Segment Start: Data records

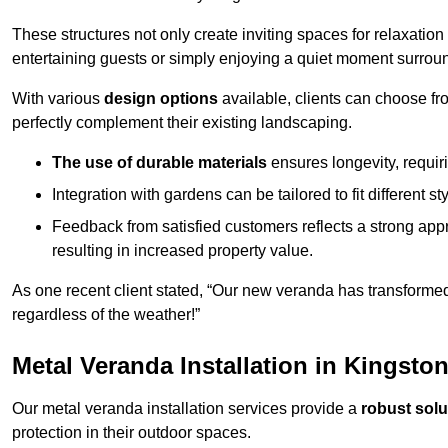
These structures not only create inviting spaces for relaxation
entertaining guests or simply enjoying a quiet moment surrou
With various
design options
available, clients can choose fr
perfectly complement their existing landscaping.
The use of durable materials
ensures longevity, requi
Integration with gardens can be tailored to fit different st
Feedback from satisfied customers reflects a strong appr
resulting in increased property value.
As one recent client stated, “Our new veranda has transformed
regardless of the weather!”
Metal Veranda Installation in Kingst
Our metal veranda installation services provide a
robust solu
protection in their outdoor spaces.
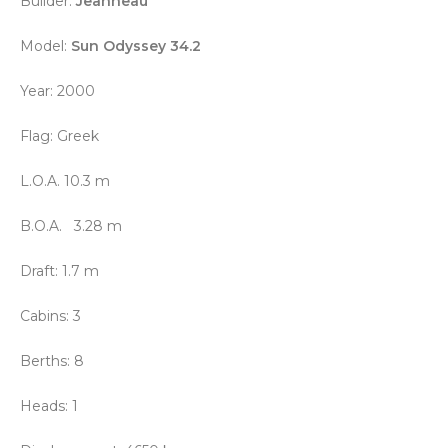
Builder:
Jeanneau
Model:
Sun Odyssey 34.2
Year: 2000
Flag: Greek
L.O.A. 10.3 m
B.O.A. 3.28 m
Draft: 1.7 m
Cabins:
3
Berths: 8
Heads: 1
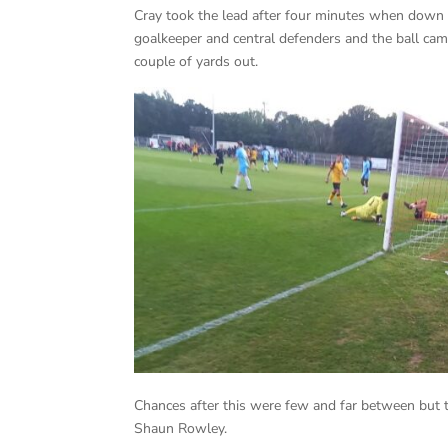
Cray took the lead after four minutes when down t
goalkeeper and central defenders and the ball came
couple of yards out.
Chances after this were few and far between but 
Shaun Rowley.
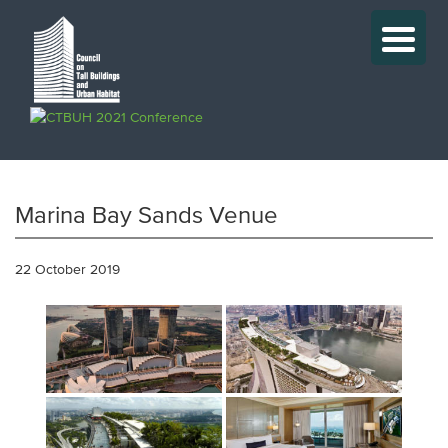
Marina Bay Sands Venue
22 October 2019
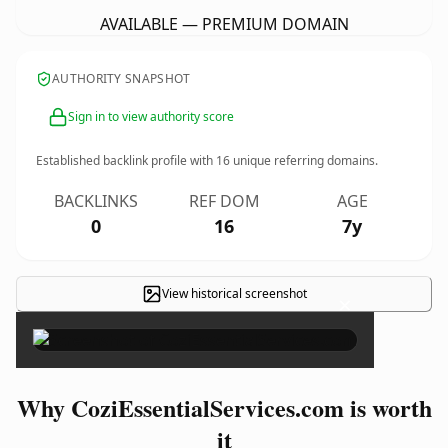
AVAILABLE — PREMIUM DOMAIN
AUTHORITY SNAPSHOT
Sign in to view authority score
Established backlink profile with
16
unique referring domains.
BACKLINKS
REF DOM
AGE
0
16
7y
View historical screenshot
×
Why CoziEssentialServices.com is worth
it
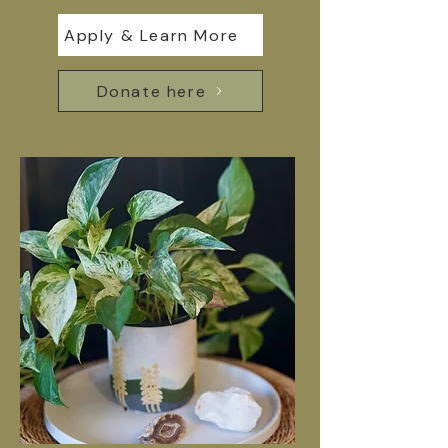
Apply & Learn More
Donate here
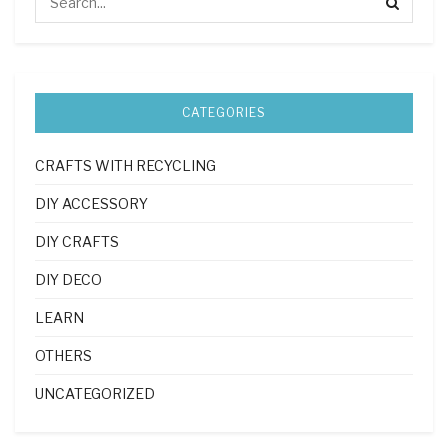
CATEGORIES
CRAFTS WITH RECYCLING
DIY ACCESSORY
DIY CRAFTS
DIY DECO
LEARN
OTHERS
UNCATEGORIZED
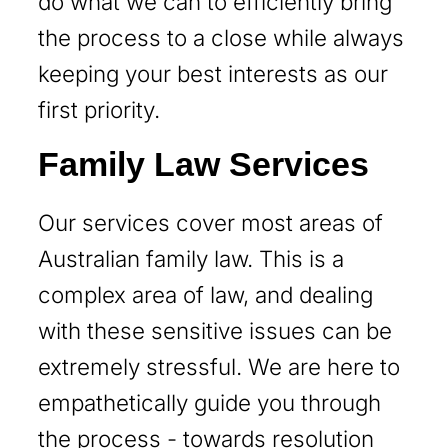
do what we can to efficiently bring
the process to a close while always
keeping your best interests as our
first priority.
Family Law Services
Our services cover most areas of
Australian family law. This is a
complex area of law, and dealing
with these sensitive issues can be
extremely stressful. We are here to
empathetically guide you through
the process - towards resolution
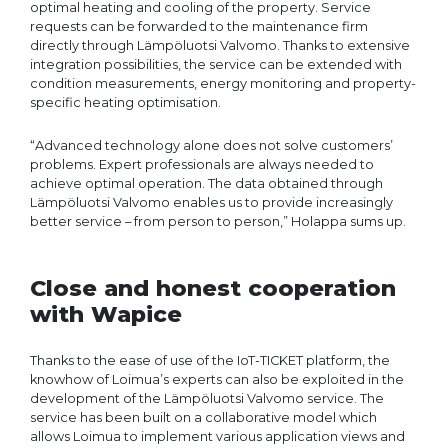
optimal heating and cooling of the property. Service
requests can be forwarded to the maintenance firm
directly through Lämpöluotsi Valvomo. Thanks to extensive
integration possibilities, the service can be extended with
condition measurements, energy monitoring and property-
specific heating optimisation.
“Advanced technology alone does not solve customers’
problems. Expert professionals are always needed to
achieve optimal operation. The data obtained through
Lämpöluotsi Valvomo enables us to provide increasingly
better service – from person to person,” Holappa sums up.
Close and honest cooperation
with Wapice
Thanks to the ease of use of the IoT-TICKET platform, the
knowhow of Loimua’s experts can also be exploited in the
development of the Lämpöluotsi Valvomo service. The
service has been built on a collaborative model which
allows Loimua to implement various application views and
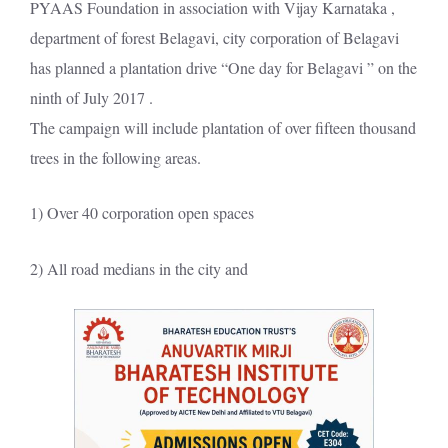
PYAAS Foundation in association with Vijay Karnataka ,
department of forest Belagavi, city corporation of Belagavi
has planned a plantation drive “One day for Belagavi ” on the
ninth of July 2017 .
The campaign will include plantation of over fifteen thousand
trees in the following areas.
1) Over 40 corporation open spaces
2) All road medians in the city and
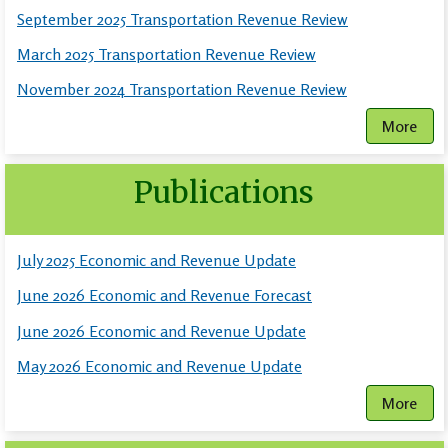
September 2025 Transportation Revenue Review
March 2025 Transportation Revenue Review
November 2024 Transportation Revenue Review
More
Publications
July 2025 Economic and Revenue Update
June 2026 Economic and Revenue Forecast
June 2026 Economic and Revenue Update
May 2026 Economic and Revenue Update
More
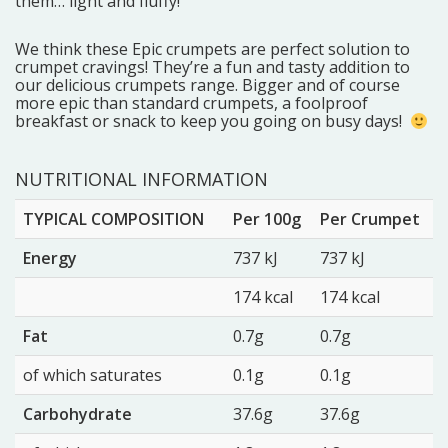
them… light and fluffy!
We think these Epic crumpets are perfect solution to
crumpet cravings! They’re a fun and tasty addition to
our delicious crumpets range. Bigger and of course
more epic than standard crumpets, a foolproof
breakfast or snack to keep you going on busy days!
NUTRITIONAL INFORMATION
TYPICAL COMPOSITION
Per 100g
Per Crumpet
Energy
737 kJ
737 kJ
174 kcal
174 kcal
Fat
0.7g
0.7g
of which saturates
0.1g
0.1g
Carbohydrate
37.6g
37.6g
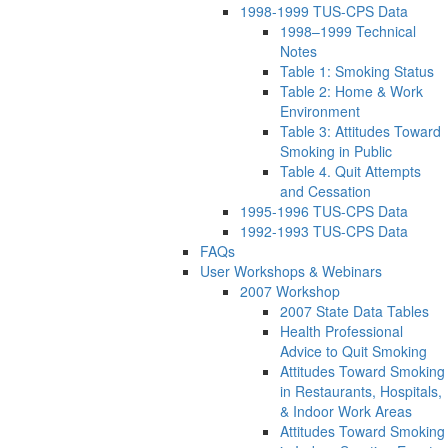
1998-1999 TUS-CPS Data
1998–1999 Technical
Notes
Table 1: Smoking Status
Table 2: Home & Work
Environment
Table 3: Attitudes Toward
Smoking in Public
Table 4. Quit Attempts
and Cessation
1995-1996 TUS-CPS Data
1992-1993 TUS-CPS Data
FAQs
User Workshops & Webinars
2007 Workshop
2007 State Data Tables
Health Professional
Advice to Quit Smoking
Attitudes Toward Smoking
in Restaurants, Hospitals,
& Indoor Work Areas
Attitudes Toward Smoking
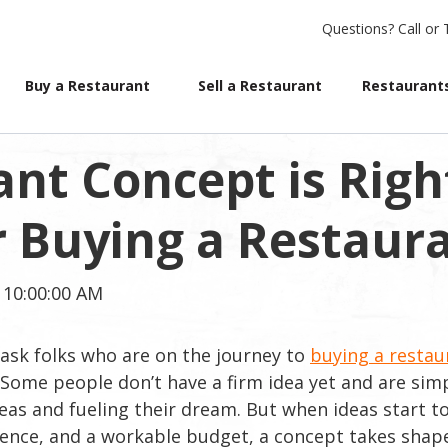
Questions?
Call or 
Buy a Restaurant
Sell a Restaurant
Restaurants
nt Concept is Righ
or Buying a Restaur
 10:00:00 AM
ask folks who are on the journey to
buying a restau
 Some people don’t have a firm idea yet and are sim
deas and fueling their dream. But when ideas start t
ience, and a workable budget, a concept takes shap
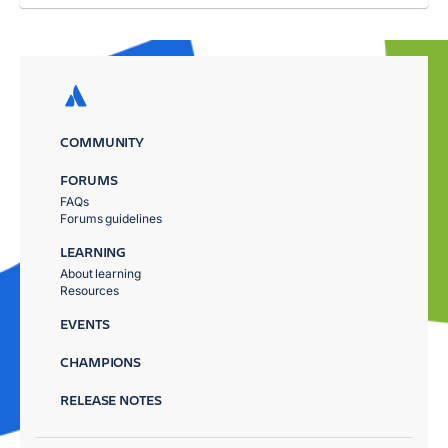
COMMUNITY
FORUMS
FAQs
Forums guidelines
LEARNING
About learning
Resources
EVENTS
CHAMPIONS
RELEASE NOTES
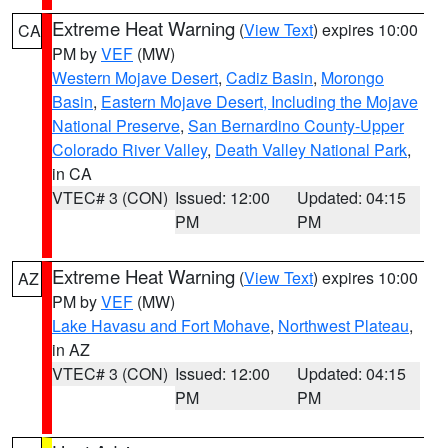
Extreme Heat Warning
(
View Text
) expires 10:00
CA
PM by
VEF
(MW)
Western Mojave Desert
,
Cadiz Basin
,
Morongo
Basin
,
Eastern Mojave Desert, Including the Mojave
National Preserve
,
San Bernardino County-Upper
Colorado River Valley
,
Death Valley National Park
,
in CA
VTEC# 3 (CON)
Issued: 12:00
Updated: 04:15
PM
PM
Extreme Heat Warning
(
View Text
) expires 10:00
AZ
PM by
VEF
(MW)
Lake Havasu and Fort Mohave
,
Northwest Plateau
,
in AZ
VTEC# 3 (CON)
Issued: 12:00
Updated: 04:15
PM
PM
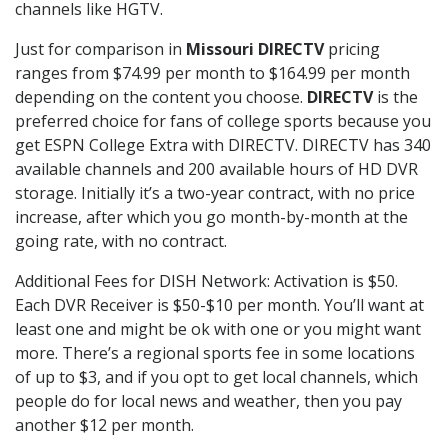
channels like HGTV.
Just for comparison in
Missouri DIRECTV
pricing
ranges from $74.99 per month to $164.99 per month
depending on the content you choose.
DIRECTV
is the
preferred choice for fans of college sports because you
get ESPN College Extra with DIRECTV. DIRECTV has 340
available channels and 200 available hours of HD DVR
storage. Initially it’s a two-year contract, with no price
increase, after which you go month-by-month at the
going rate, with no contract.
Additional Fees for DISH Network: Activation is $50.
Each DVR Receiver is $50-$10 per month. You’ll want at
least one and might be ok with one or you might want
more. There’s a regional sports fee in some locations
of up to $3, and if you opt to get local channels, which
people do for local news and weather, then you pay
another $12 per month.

Segment End: Data records

Reproduce, without alteration and without pictures, only those lines that lie between the first line of the entries above and the line containing "Family Law Services", both of them included.

* _Solution below_
These structures not only create inviting spaces for relaxation
entertaining guests or simply enjoying a quiet moment surrou
With various
design options
available, clients can choose fr
perfectly complement their existing landscaping.
The use of durable materials
ensures longevity, requi
Integration with gardens can be tailored to fit different st
Feedback from satisfied customers reflects a strong appr
resulting in increased property value.
As one recent client stated, “Our new veranda has transformed
regardless of the weather!”
Metal Veranda Installation in Kingst
Our metal veranda installation services provide a
robust solu
protection in their outdoor spaces.
Builder:
Jeanneau
Model:
Sun Odyssey 34.2
Year: 2000
Flag: Greek
L.O.A. 10.3 m
B.O.A. 3.28 m
Draft: 1.7 m
Cabins:
3
Berths: 8
Heads: 1
Cray took the lead after four minutes when down t
goalkeeper and central defenders and the ball came
couple of yards out.
Chances after this were few and far between but 
Shaun Rowley.
Marina Bay Sands Venue
22 October 2019
AVAILABLE — PREMIUM DOMAIN
AUTHORITY SNAPSHOT
Sign in to view authority score
Established backlink profile with
16
unique referring domains.
BACKLINKS
REF DOM
AGE
0
16
7y
View historical screenshot
×
Why CoziEssentialServices.com is worth
it
Apply & Learn More
Donate here
CATEGORIES
CRAFTS WITH RECYCLING
DIY ACCESSORY
DIY CRAFTS
DIY DECO
LEARN
OTHERS
UNCATEGORIZED
do what we can to efficiently bring
the process to a close while always
keeping your best interests as our
first priority.
Family Law Services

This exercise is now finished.